The Schroders and Lloyds Bank joint venture has suffered tech problems, leading some staff of the £13bn wealth management service to complain to human resources.
A survey of staff revealed concerns that technology problems were affecting their ability to support clients.
An internal note was subsequently circulated addressing these concerns and stating that work was being done to fix the problems, the FT has reported.
Schroders Personal Wealth, as it is known, uses technology provided by Benchmark Capital, a technology company and funds platform owned by Schroders since 2016.
The joint venture was first announced last October and commenced its rollout to existing Lloyds and Bank of Scotland private banking clients in June.

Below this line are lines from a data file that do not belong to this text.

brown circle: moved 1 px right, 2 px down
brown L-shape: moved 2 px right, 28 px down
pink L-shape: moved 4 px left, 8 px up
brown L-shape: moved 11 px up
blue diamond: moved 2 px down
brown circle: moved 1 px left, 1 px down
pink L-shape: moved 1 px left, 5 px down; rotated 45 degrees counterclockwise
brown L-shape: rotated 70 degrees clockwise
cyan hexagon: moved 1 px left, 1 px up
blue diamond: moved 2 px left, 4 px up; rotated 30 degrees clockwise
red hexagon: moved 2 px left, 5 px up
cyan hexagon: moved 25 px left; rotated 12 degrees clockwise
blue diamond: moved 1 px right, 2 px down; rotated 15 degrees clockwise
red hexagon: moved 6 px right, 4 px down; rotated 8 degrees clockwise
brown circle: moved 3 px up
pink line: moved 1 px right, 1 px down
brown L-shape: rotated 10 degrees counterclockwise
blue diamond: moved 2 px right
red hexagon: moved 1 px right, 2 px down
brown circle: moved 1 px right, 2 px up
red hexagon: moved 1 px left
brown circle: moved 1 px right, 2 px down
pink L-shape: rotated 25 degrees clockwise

The unit is largely numbered by previous Lloyds staff members, around 300 advisers having joined from the UK bank, with plans to recruit a further 700 as the venture gathers speed.
Schroders Personal Wealth is planning to nearly double its assets under management to £25bn, as it attempts to carve out a share of the advisory market largely dominated by St James’s Place at present.
The platform seeks to harness the 21-million-sized client base that Lloyds provides with Schroders existing expertise in the field.
Lloyds moved away from the advisory market in 2012, as the increased post-financial crisis regulatory pressures took their toll.
The reputation of major retail banks in this industry is not entirely rebuilt, hence why the joint venture bears Schroders’ name and not Lloyds’ despite the latter owning a 50.1% stake in the business.